Me impresionó en cambio, por su claridad y precisión, el texto de una carta de lector que apareció firmada por Leo Stöber Aublet (LV, 19/5), en respuesta al artículo arriba citado de Michel Wieviorka:

Me parece que la mayoría de los europeos no han olvidado esos principios que echa en falta el articulista, sino que no saben cómo afrontar un problema que no se reduce a «unas decenas de miles de inmigrantes», como sugiere, sino a millones de desesperados.

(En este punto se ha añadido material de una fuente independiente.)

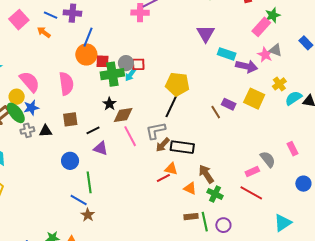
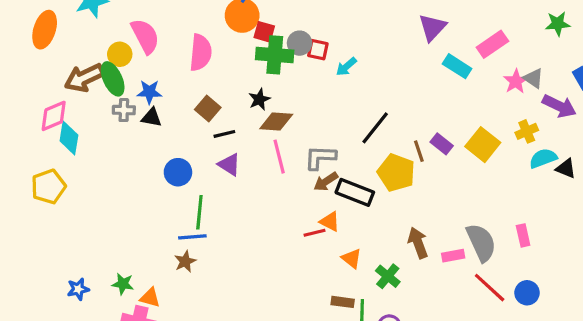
green star: (273, 15) -> (558, 24), moved
pink rectangle: (261, 27) -> (492, 44), moved
purple arrow: (247, 66) -> (559, 106), moved
cyan arrow: (131, 75) -> (346, 67), moved
yellow pentagon: (177, 84) -> (396, 173), moved
black line: (171, 106) -> (375, 128), moved
blue star: (31, 108) -> (149, 92), moved
brown square: (70, 119) -> (208, 109), moved, turned 35
gray semicircle: (268, 159) -> (481, 242), size x1.4
brown arrow: (206, 174) -> (418, 243), moved
red line: (251, 193) -> (490, 288), moved
blue line: (79, 200) -> (192, 237), moved, turned -48

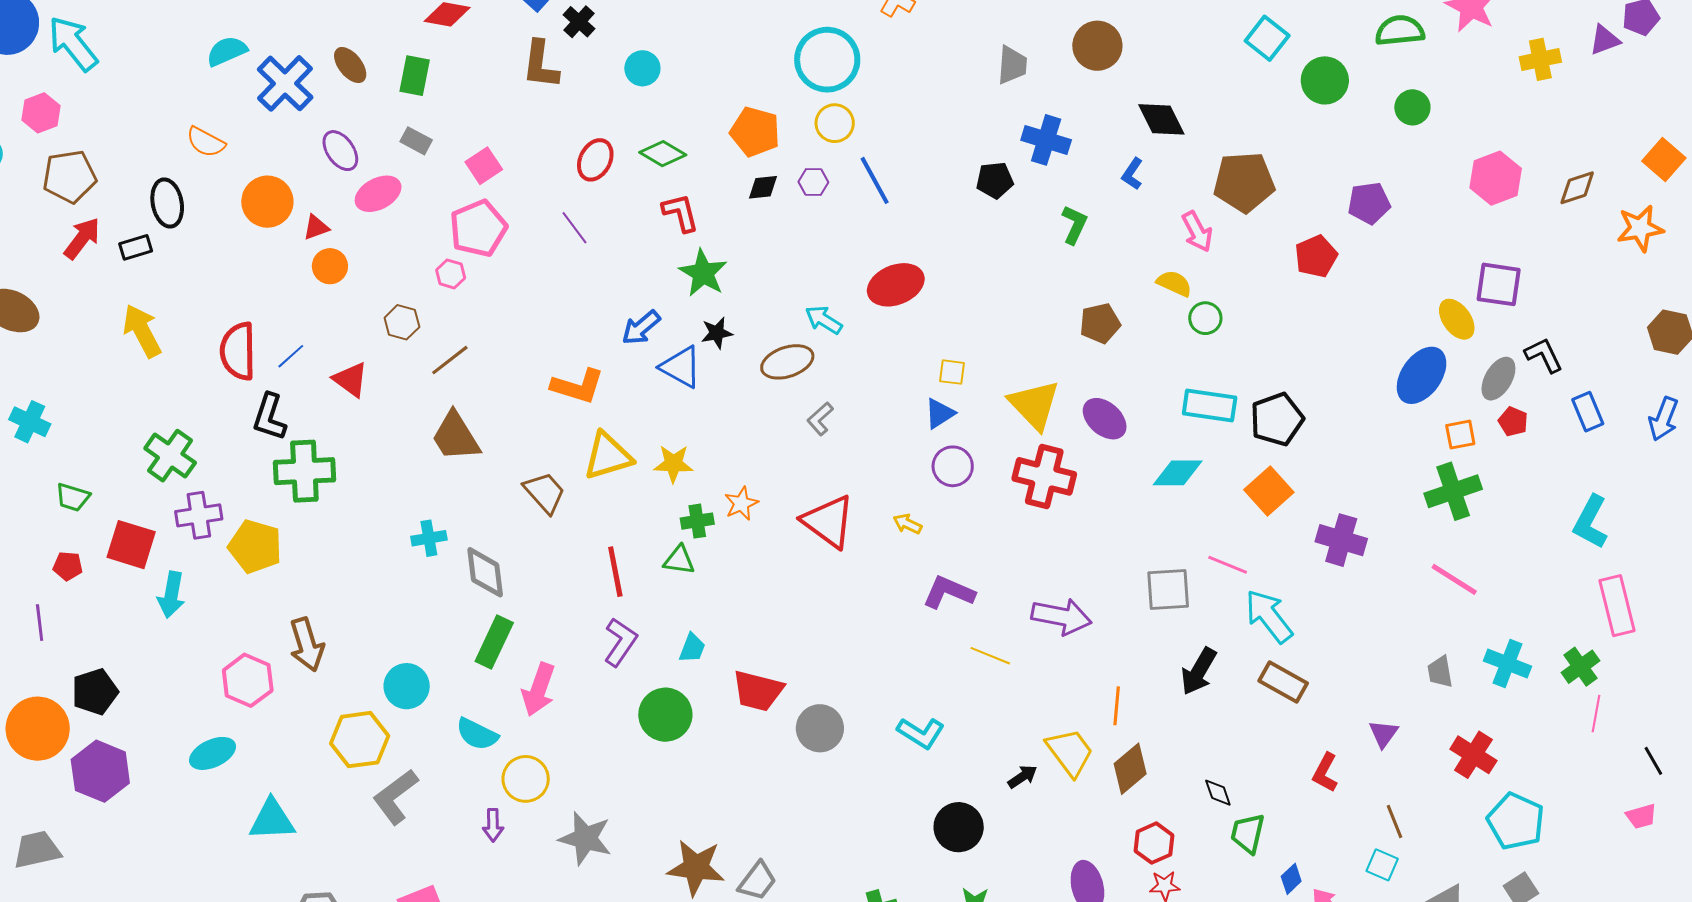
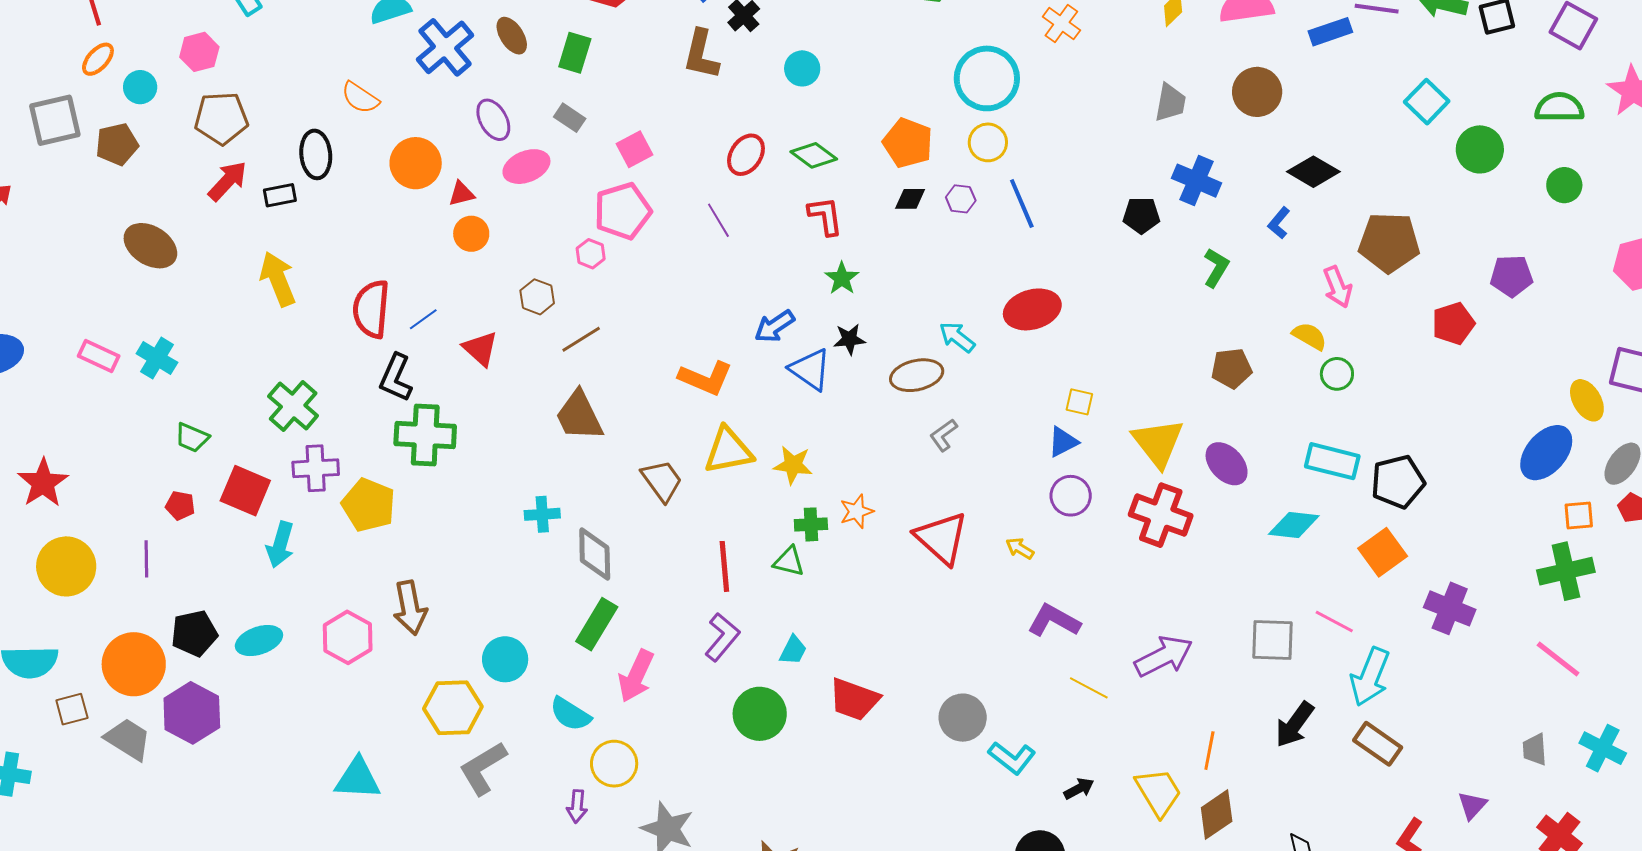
black diamond: (1161, 119) -> (1313, 172), turned -39
green star: (703, 273) -> (842, 278), size x0.7
cyan arrow: (1269, 616) -> (1370, 677), turned -126
purple arrow: (1061, 617) -> (1164, 656), turned -44
gray circle: (820, 728) -> (963, 718), moved
cyan ellipse: (213, 753) -> (259, 641), moved
black arrow: (1022, 777) -> (1079, 789), moved
gray trapezoid: (37, 850) -> (128, 739), moved, turned 39

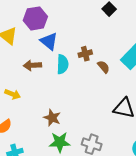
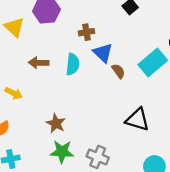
blue triangle: (49, 41) -> (103, 53), moved
brown cross: (85, 54) -> (86, 32), moved

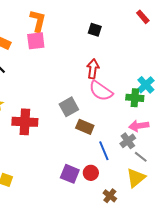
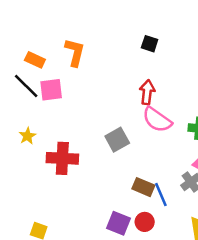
orange L-shape: (38, 21) -> (75, 52), moved
pink square: (36, 41) -> (51, 90), moved
brown rectangle: (85, 127) -> (143, 187), moved

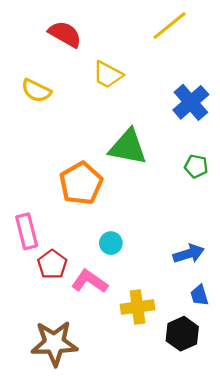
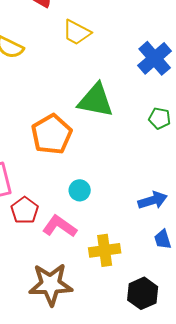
black hexagon: (182, 334) -> (143, 293), moved
brown star: (54, 343) -> (51, 284), moved

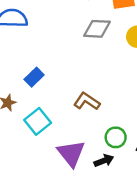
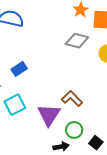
brown L-shape: (87, 101) -> (72, 98), moved
purple triangle: (71, 153) -> (49, 115), moved

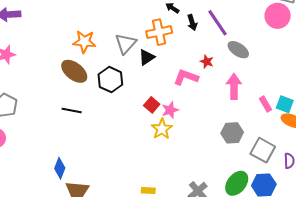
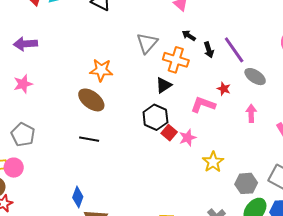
orange cross: (159, 32) -> (176, 60), turned 30
gray triangle: (126, 44) -> (147, 43), moved
black hexagon: (110, 80) -> (155, 117), moved
pink arrow: (234, 86) -> (251, 113), size x0.7
yellow star: (162, 129) -> (213, 162), moved
gray hexagon: (232, 133) -> (246, 183), moved

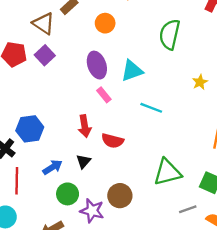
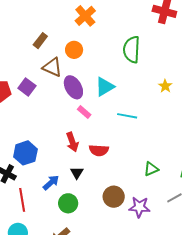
brown triangle: (44, 23) -> (52, 67), moved
green triangle: (167, 172) -> (151, 169), size x0.6
purple star: (92, 211) -> (139, 207), moved

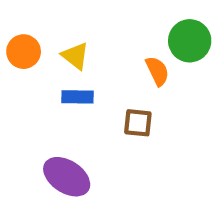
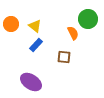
blue rectangle: (77, 97) -> (36, 45), turned -48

Creo, sinceramente, que la inmensa mayoría de los europeos no precisamos grandilocuentes recordatorios, sino sugerencias de aplicación práctica, pues sobre eso el articulista queda mudo. No nos explica el estatuto de esos inmigrantes una vez Europa los hubiera acogido. ¿Tendrán permiso de trabajo o se les abandona a buscarse alimentos en los contenedores o en el mundo del delito? ¿Tendrán derecho a la Seguridad Social cuando enfermen? ¿Podrán competir en los escuálidos mercados de trabajo europeos? ¿Dónde hay que alojarlos? Agitar la porra dialéctica basándose en principios queda muy bien, pero no aporta nada sino todo lo contrario.

Mientras los laboratorios de ideas no produzcan una fórmula mágica para regenerar los enclaves dictatoriales de África y Oriente Medio convirtiéndolos en países civilizados, la migración hacia Europa continuará creciendo aunque esté jalonada de obstáculos mortales. Un Plan Marshall para el continente africano crearía riqueza y puestos de trabajo si allí no hubiera tantos depredadores usufructuando el poder. Vaya paradoja: estos crápulas autóctonos son fruto de las revoluciones contra el colonialismo europeo.